Trusted computing is often used such that one might think, it implies the user can trust something (his computer). But it is the other way around. A service provider can trust a machine - that a user bought -- to not do what the user wants. That is misleading at best.



There are really only two ways TC is used in practice in today's economy:

1. Clients verifying cloud VMs. The "user" in this case is not the same person as "his" in "his computer".

2. Games consoles being verified by PS/Xbox online services. In this case the users are in effect verifying each other, because part of why they need such tough security is to stop online gaming being wrecked by cheaters.

At a stretch you could talk about credit card chips and the ATM network as (3) but that's far enough away from general computing that it doesn't really count.

In both cases these are firmly pro-consumer use cases. Unless you want to pirate or cheat in gaming of course, but there's plenty of users who don't want to subsidize your fun with their own suffering, so they're happy to rely on TC to stop that. It's a big part of why console gaming dominates PC gaming. It's wrong for the FSF to imply all those people are brainwashed dupes because they have a different value system to Richard Stallman.

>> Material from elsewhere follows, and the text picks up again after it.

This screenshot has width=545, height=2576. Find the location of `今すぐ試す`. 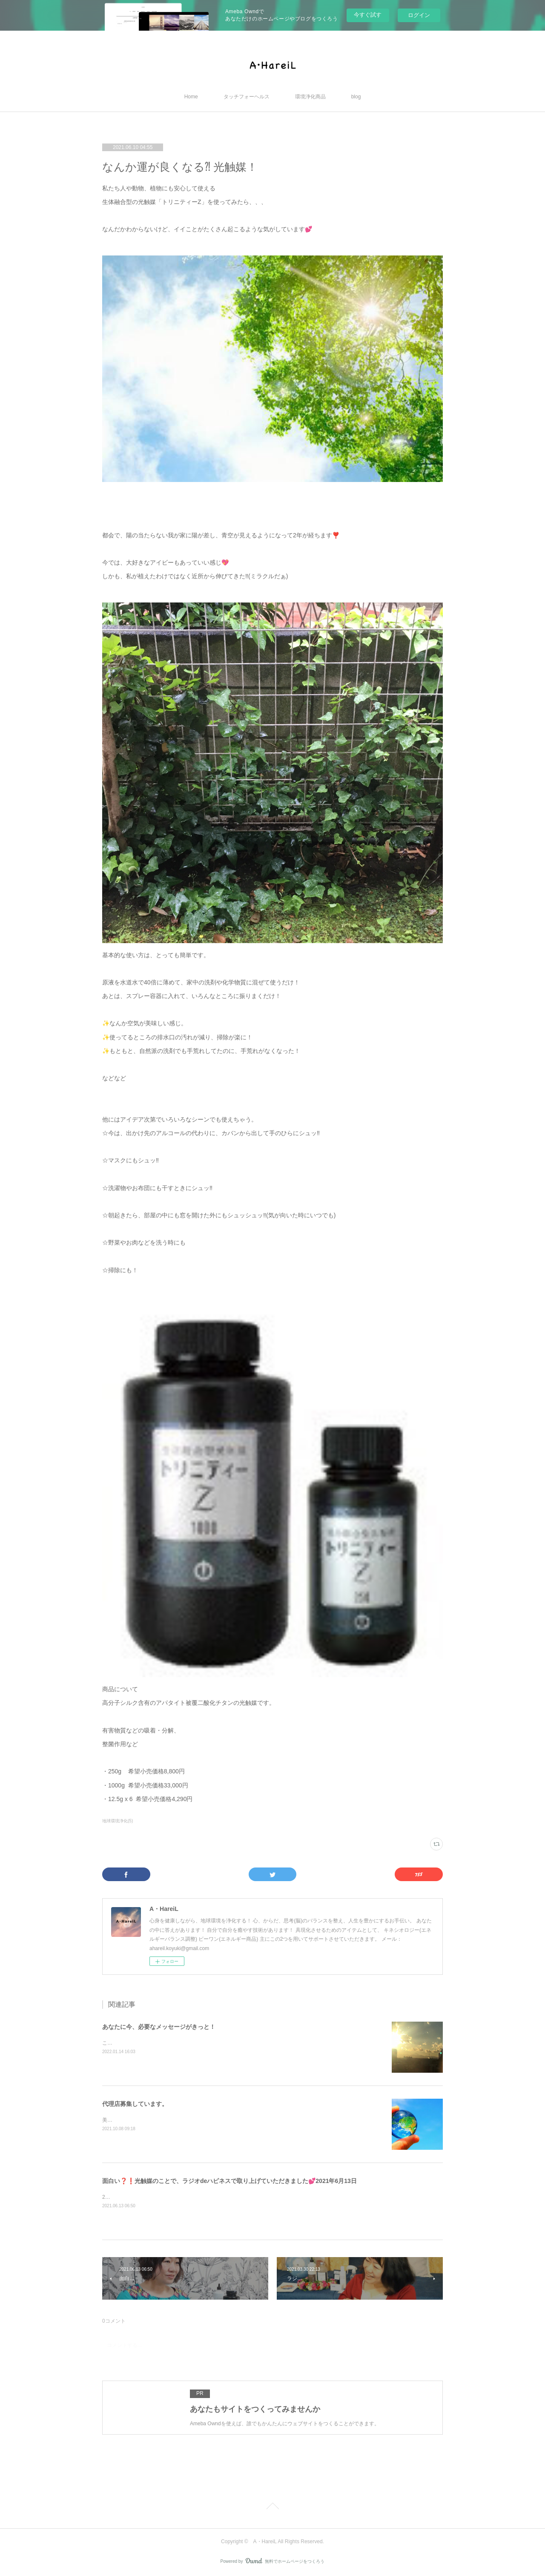

今すぐ試す is located at coordinates (368, 14).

> There are really only two ways TC is used in practice in today's economy:

Isn't that exactly the case, because the idea of using TC in every PC produced a huge backlash?


No, 'fraid not. There was no backlash except amongst a tiny subset of ideologically motivated developers who aren't making the decisions in these companies anyway. See how the big cloud providers all have TC efforts without fuss. Smartphones implement a much less open form of TC too again, devs don't care or welcome it (less piracy), users don't care or welcome it (see how HN threads fill up with praise for Apple's walled garden when it gets discussed). Linux supports all this tech just fine as well.

The reasons it hasn't taken off in desktop PCs are rather complicated and mostly due to patchy hardware support for the use cases that most matter there. It's much harder to implement in a diverse hardware ecosystem because for devs to rely on a new hardware feature that isn't just performance requires a very wide installed base. Intel and AMD never agreed on the right way to do it, and getting device vendors on board was too difficult outside vertically integrated ecosystems like consoles.